Also known as uterine cervical cancer for many years of cervical cancer, it is the leading cause of cancer death among women. However, in the last 40 years the incidence of cervical cancer and the resulting deaths have decreased.
The decrease is directly attributable to women who receive the regular Pap smear, which can detect dysplasia (abnormal cells) before the condition develops in cancer. According to published statistics, more than 42,000 women are diagnosed with cervical cancer and 5,000 women will die of the disease annually.
What is the cervix?
The cervix is the lower part of the uterus, more often it is called the cervix. The cervix is responsible for connecting the body of the uterus to the vaginal cavity. During menstruation, the cervix opens and allows removal of the endometrial tissue.
The main function of the cervix for reproduction during delivery, the cervix will dilate to a size of 10 inches and allow the baby to pass through the birth and delivery canal.
What is cancer of the cervix?
Cervical cancer is a malignant growth of cells in the uterine or cervical neck. In a stage of pre-cancers the disease is known as “cervical dysplasia.” The condition is classified as mild, moderate or severe. While dysplasia alone does not give rise to health problems, it is considered as a precancerous condition that can change rapidly with cervical cancer in situ or invasive (growing beyond the layer of cells that has started) cancer of the uterus. cervix.
What causes cancer of the cervix?
Cancers of the cervix begin with an abnormal change in the tissues of the cervix. The development of abnormal cervical abnormalities has been associated with some risk factors, including human papillomavirus (HPV), involvement in early sexual activity, multiple sexual partners, a compromised immune system, oral contraceptives, and smoking cigarettes .
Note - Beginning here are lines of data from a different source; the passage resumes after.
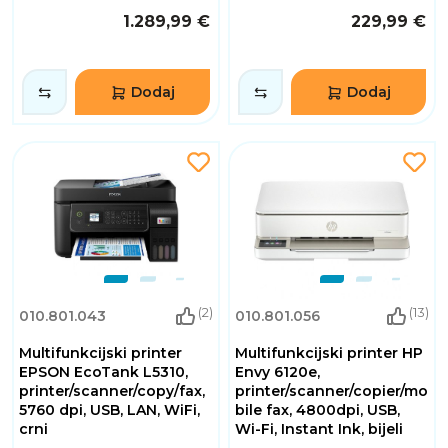
1.289,99 €
229,99 €
Dodaj
Dodaj
(2)
(13)
010.801.043
010.801.056
Multifunkcijski printer
Multifunkcijski printer HP
EPSON EcoTank L5310,
Envy 6120e,
printer/scanner/copy/fax,
printer/scanner/copier/mo
5760 dpi, USB, LAN, WiFi,
bile fax, 4800dpi, USB,
crni
Wi-Fi, Instant Ink, bijeli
HPV is a group of more than 100 different viruses, This type of virus are not really cancer, but they cause tumors called papillomas. The virus is transmitted from person to person during intercourse including; vaginal, anal and oral sex.
Certain strains of the human papilloma virus, in particular strains that cause genital warts, skin and other abnormal skin conditions, have been linked directly to changes in the cervix that could lead to the development of cervical cancer.
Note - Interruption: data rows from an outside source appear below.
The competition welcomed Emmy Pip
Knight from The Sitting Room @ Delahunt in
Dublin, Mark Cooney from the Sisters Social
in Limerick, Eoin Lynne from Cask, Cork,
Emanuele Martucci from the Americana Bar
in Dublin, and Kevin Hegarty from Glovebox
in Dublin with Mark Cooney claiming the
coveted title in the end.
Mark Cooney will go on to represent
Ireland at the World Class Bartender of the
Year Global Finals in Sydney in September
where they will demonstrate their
Signs and Symptoms of Cervical Cancer
Initial forms of cervical cancer usually do not produce symptoms or warning signs. However, during the course of cancer, the following may happen:
- Vaginal bleeding, especially after intercourse, between menstrual cycles, or after menopause.
- Water, bloody spotting vaginal discharge that can be heavy and have an unpleasant smell.
- Pain in the pelvic region or pain during intercourse.
Diagnosed as is the cancer of the cervix?
Medical examinations and Pap smears are part of the routine medical care a woman undergoes in an annual gynecological examination, if early cervical cancer caught has a better chance of being treated successfully. During a Pap smear, the doctor will carry the cells and swung the cervix and send the sample to a laboratory for analysis. A Pap smear can detect abnormal cells in the cervix easily, If abnormal cells are found and left untreated, you may develop cervical cancer.
Your doctor may also use an HPV DNA test to determine whether or not a woman is infected with any of the 13 types of HPV that are associated with cervical cancer. The test is performed in the same way as PAP, the cells are collected from the cervix and sent to be evaluated in a laboratory. The test differs from the PAP, since it can detect the high-risk HPV strains in the cellular DNA, changes the cervix before they are watching ..
If a woman has experienced any of the signs and symptoms associated with cervical cancer, her doctor may want to perform further tests to make such a diagnosis. These tests include:
- Cervical examination: An examination called colposcopy is performed using a special microscope called a colposcope. It is used to examine the cervix. If your doctor finds an unusual area, a small sample of cells and tissues may be taken from a biopsy.
- The cervical cell sample: During a biopsy, a doctor can extract a sample of the abnormal cells with special tools. A type of biopsy is called a punch biopsy, the doctor will use a sharp, circular instrument to remove a small portion in the circle of the cervix. Other biopsies may be done, depending on the location and size of the suspected area.
- The elimination of a part of the cervix in the form of a cone: a cone (conization) biopsy involves taking a cone of sample from the cervix, which allows a doctor to obtain deeper levels of cells from the cervix for testing in the laboratory. A scalpel, laser or electric wire loop can be used to cut the tissue for sampling.
If samples determine that a woman has cervical cancer, you will need more tests performed to determine if the cancer has spread to other areas of the body, the process is called staging. The stage of cervical cancer will be the key factor in the way the disease is treated and what the possible outcome will be.